The City of Salmon Arm is applying for a federal active transportation grant with the intention of completing a multi-use pathway along 16th Street NE from the high school to the RCMP building. (City of Salmon Arm image)

Salmon Arm to apply for funds for multi-use path from high school to RCMP building

City chooses 16th Street NE project for grant application because it’s ‘shovel ready’

The City of Salmon Arm will be applying to the federal government for funds to build a multi-use pathway along 16th Street NE.

Faced with a grant funding opportunity with a tight deadline of March 31 from the Building Canada Active Transportation Fund, city staff reviewed several possible projects.

Rob Niewenhuizen, the city’s director of engineering and public works, said a three-metre-wide multi-use path on 16th Street NE from 10th Avenue to 11th Avenue was already in the 2022 budget, totalling $205,000.

“This project is Phase 1 of a planned 3-Phase project to replace the deteriorating sidewalk on the north side of the roadway from the intersection of 16 Street & 6 Avenue NE (high school) to 20 Street & 11 Avenue NE (RCMP Station)…” he wrote in a staff report.

“This route is identified in the Official Community Plan as a key corridor within our Cycle Network…”

Niewenhuizen said the cost share for the grant is 60 per cent up to $50 million, which he described as “a very large fund.” The fund is to help support a shift away from cars and toward active transportation in support of Canada’s National Active Transportation Strategy.

Staff noted the 16th Street project increases connectivity between schools, downtown, the recreation centre, etc., making it a good fit for the active transportation grant.

Because staff thought there would be ‘more bang for the dollar’ in requesting funds for a ‘shovel-ready’ project rather than for planning dollars, and because 16th Street NE has long been talked about in terms of its importance, staff decided to apply for funding for all three phases.

Read more:Salmon Arm moves toward active transportation for many more residents

The total cost for the project would be $605,000, so the city would request $360,000 from the federal grant.

The city’s contribution would be the $205,000 already budgeted, plus $40,000 from the cenotaph intersection realignment project. Niewenhuizen said the city doesn’t have enough funds for the cenotaph project at this time as the cost was under-estimated.

Coun. Tim Lavery commended staff for having a project ready for a grant application with so little time, noting it’s an advantage of having an official community plan. He said it’s clear the time-frame for shovel-ready projects is getting smaller so it’s good the city is ready to move forward.

Coun. Sylvia Lindgren said it’s exciting to see the possibility of having projects council has wanted to get done proceeding.

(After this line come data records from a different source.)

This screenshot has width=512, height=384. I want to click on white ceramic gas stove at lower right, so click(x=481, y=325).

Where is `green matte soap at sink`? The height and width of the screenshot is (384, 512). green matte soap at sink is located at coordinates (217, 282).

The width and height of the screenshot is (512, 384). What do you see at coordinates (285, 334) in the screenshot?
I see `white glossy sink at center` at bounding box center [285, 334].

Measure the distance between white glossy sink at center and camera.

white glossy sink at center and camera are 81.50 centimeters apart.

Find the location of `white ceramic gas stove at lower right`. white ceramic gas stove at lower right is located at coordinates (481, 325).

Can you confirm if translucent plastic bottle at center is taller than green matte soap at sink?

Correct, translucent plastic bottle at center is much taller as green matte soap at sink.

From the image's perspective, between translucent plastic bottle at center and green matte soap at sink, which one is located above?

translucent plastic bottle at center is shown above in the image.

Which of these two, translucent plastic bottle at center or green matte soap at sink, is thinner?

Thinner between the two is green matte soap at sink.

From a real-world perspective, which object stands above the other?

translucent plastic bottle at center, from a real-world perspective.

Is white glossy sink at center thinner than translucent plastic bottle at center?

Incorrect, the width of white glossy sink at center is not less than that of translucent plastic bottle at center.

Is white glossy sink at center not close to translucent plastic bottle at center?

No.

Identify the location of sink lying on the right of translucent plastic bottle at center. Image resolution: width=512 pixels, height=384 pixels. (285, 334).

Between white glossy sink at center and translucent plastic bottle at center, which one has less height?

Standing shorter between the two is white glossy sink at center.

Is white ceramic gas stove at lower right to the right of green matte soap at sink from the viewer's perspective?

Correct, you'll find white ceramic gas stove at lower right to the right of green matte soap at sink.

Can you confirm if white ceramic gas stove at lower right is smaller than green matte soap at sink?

She asked if it would be a good time to get funds for the Lakeshore multi-use path, which was talked about during discussions of redoing Lakeshore to mitigate water risks there.

Read more: Two-way Lakeshore plus multi-use path gets Salmon Arm council’s nod

Niewenhuizen said it was considered but it is just in the initial design stage, so there isn’t anything ready to build.

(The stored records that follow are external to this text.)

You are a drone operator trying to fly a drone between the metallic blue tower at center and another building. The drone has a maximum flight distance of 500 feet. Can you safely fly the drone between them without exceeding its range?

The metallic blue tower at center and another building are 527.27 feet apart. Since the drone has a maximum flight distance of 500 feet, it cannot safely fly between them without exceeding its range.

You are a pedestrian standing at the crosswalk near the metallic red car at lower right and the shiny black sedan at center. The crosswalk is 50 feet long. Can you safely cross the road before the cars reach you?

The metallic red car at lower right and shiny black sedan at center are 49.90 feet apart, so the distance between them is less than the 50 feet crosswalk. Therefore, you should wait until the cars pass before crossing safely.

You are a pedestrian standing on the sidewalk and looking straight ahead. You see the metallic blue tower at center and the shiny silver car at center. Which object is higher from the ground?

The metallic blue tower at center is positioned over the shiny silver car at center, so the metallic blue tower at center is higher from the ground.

“We didn’t feel we’d get value for that.”

Lindgren said she would hate to see the window close, but Mayor Alan Harrison noted grants often have second and third intakes which could be a possibility for Lakeshore.

He said he very much supports the project staff have chosen, as it’s been discussed often with the active transportation task force as well as the public, and density is growing steadily in the area.

When it came time for a vote, council supported the 16th Street NE grant application unanimously.